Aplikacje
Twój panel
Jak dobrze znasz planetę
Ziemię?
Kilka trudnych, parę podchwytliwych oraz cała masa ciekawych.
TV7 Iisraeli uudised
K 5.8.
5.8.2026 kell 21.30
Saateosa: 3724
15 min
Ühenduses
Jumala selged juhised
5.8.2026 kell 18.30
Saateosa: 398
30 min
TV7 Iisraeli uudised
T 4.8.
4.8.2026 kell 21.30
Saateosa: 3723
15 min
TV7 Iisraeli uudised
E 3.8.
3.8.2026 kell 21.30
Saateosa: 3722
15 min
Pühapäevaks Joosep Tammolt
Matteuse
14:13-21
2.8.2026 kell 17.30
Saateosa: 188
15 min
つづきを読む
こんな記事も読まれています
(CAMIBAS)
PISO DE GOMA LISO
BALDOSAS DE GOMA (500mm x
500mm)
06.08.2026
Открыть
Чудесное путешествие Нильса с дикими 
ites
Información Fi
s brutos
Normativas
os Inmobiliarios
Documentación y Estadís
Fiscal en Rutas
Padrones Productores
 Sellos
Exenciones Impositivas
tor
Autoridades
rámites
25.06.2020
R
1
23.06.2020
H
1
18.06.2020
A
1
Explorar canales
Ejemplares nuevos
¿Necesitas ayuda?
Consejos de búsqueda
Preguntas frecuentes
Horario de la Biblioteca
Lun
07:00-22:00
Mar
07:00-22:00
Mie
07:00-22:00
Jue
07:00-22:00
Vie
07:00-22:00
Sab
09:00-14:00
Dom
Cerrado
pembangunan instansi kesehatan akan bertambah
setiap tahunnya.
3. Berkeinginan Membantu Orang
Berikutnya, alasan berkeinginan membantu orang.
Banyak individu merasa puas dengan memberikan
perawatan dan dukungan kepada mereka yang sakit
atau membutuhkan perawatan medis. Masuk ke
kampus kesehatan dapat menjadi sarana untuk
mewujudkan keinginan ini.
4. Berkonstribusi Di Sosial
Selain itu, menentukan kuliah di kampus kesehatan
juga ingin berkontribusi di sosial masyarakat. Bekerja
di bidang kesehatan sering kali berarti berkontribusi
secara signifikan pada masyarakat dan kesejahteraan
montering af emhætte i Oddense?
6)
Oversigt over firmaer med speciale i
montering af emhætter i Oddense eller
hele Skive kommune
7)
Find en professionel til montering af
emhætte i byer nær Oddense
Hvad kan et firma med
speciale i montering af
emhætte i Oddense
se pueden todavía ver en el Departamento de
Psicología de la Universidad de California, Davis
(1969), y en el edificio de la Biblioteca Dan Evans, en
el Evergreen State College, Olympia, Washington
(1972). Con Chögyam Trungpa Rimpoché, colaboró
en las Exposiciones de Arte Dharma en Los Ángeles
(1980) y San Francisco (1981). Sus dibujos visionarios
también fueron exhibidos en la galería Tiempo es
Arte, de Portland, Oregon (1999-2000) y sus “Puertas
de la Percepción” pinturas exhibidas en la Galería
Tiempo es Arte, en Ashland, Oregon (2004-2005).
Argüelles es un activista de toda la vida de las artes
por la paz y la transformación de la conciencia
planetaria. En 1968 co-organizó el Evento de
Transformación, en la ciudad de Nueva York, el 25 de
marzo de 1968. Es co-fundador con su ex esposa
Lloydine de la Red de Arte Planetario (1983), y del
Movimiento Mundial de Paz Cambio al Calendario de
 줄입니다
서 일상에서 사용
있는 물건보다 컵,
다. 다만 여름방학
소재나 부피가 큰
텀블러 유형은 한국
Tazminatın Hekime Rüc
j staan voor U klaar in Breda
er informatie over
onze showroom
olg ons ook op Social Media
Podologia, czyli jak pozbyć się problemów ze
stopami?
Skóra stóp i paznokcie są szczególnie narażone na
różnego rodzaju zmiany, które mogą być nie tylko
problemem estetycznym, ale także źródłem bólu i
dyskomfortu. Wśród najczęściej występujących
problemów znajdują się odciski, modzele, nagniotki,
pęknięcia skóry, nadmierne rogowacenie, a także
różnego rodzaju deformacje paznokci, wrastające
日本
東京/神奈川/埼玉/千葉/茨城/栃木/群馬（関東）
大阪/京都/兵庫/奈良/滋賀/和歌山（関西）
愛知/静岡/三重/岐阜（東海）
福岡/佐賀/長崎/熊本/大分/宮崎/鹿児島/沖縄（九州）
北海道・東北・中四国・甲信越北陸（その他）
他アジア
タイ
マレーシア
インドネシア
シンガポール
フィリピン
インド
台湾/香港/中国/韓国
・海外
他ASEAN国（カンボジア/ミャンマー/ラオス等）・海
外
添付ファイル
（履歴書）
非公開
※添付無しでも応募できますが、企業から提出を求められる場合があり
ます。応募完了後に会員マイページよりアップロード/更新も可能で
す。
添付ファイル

:::

Exercise brief = Copy each line of the records that has "kesehatan" in it.

Answer to this task =
pembangunan instansi kesehatan akan bertambah
kampus kesehatan dapat menjadi sarana untuk
Selain itu, menentukan kuliah di kampus kesehatan
di bidang kesehatan sering kali berarti berkontribusi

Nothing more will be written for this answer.